[What the task requires]
Below are the records; count how many of their lines hold the string "Privacy" and give the number alone.

[Supplied information]
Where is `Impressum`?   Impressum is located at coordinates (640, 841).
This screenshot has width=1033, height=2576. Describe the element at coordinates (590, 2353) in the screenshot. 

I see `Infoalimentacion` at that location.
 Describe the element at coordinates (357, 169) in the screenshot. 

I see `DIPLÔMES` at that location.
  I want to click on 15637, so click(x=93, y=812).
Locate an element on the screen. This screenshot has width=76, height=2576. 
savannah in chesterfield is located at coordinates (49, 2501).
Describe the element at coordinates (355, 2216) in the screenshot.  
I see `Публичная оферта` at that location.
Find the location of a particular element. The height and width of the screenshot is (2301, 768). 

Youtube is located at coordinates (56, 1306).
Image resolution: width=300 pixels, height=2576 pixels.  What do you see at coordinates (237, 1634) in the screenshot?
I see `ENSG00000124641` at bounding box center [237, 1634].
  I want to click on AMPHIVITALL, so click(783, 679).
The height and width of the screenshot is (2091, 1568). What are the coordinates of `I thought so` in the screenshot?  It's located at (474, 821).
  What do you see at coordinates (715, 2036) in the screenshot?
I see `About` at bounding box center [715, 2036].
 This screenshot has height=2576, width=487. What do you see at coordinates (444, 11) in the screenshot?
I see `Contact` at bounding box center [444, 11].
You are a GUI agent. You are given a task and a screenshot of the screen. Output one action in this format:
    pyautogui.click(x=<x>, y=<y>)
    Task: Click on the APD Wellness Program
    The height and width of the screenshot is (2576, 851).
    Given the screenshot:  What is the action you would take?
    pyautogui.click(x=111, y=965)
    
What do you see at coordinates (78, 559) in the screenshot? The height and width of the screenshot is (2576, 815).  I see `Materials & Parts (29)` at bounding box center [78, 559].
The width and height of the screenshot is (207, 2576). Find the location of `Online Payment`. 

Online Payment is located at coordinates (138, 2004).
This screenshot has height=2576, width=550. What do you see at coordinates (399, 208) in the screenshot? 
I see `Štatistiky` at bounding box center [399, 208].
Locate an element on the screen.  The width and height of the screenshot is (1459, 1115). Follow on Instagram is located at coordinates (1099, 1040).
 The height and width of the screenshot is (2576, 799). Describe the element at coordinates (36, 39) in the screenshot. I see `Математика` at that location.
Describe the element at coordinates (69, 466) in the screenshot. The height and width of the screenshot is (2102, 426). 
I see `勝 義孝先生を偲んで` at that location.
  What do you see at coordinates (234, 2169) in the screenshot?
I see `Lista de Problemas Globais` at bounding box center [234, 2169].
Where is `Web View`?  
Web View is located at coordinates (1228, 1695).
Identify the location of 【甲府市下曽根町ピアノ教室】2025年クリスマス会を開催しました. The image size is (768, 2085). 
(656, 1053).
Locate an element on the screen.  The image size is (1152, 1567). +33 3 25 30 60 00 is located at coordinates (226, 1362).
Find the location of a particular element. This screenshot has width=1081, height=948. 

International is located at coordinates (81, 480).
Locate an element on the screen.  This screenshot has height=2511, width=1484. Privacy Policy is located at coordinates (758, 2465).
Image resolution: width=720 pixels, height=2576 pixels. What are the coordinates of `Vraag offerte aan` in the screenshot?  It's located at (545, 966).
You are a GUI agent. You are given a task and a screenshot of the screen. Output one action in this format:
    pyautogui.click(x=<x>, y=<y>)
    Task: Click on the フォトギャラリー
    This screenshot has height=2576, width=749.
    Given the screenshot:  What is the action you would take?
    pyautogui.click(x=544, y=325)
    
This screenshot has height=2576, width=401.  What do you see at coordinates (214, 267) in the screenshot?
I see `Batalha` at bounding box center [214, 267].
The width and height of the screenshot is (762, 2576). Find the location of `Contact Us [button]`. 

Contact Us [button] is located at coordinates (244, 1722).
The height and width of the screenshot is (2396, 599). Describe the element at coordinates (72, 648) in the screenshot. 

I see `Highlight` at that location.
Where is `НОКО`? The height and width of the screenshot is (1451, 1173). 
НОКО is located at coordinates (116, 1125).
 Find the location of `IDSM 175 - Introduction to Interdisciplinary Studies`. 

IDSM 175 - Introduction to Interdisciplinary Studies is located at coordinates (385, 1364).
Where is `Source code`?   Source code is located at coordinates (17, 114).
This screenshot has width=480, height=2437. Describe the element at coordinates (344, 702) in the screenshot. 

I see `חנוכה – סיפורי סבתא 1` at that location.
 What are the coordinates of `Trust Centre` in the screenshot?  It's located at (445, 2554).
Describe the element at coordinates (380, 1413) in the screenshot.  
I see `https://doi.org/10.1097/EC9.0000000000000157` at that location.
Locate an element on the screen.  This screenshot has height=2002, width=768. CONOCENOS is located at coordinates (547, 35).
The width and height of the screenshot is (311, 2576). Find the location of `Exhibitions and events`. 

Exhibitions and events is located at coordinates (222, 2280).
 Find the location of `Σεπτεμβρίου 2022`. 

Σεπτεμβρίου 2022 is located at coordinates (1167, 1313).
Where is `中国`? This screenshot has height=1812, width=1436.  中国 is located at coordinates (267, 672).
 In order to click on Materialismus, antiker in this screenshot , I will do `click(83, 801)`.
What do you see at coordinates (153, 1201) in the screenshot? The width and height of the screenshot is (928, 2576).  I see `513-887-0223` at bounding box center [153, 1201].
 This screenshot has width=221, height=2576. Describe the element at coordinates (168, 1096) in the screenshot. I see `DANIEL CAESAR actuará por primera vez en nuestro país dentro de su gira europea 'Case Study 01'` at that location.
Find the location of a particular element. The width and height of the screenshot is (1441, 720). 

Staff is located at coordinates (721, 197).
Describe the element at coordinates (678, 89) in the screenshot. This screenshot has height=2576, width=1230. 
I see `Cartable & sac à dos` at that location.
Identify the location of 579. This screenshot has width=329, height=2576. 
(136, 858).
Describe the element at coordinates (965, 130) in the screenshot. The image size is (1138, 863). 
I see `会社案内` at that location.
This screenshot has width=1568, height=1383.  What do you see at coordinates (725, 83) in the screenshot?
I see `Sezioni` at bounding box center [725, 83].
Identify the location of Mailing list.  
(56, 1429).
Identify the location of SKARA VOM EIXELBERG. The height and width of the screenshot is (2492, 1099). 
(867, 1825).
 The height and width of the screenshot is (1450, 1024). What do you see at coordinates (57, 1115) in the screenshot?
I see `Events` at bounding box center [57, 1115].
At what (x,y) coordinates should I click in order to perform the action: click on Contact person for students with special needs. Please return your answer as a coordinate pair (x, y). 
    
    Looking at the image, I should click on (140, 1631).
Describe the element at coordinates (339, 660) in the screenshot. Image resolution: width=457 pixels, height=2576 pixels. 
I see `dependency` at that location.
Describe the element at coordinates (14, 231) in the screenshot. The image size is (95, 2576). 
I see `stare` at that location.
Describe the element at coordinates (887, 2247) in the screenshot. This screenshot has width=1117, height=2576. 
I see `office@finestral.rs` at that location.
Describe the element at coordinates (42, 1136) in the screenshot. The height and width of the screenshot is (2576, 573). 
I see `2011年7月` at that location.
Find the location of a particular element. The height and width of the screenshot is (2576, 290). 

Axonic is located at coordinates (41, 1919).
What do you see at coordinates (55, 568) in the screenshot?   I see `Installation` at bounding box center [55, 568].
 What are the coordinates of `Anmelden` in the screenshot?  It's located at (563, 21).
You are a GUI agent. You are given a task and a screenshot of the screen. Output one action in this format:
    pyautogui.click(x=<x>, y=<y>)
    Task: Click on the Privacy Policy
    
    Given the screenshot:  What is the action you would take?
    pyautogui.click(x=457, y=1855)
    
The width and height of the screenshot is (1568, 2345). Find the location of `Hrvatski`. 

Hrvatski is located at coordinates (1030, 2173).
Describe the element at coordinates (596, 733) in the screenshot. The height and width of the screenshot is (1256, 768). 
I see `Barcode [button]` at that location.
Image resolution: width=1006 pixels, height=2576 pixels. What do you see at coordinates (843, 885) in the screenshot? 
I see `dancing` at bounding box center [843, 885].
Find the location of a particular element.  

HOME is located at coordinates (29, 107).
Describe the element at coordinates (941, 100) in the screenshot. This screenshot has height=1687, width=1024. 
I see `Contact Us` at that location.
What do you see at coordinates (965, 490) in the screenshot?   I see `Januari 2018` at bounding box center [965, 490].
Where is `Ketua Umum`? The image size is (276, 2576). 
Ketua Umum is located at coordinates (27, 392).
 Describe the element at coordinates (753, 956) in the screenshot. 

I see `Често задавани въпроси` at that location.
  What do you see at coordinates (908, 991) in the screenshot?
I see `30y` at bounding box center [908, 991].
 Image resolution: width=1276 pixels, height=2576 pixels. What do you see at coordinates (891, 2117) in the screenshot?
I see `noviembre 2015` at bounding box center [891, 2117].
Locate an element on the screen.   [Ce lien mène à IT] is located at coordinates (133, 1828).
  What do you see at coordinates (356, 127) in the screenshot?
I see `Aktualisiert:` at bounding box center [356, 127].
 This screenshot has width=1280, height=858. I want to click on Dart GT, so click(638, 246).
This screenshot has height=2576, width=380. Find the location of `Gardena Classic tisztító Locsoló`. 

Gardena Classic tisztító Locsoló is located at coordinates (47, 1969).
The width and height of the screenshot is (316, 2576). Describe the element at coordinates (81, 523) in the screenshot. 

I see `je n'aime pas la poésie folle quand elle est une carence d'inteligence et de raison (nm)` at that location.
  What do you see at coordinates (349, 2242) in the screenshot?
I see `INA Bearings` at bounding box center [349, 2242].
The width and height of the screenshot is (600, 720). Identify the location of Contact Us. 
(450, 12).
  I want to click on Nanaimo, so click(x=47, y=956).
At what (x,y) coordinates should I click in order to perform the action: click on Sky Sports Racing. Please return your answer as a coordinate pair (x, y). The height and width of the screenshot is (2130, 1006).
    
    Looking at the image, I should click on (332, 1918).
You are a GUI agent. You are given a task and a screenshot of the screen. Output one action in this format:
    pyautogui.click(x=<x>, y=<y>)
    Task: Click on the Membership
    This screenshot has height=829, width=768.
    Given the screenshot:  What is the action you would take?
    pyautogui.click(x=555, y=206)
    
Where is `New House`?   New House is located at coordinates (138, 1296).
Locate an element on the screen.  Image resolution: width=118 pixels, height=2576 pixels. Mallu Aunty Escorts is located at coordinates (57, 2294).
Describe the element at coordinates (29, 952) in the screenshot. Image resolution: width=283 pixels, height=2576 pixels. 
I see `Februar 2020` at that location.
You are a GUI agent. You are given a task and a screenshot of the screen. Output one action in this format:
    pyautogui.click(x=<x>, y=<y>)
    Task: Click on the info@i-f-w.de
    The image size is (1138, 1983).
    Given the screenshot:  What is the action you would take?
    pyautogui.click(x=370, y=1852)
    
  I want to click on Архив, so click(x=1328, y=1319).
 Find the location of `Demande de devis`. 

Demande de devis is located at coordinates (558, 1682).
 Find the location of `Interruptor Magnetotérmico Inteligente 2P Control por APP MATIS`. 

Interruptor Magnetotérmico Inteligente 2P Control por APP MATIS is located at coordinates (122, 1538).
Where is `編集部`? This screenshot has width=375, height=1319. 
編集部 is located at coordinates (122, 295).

[Reply]
2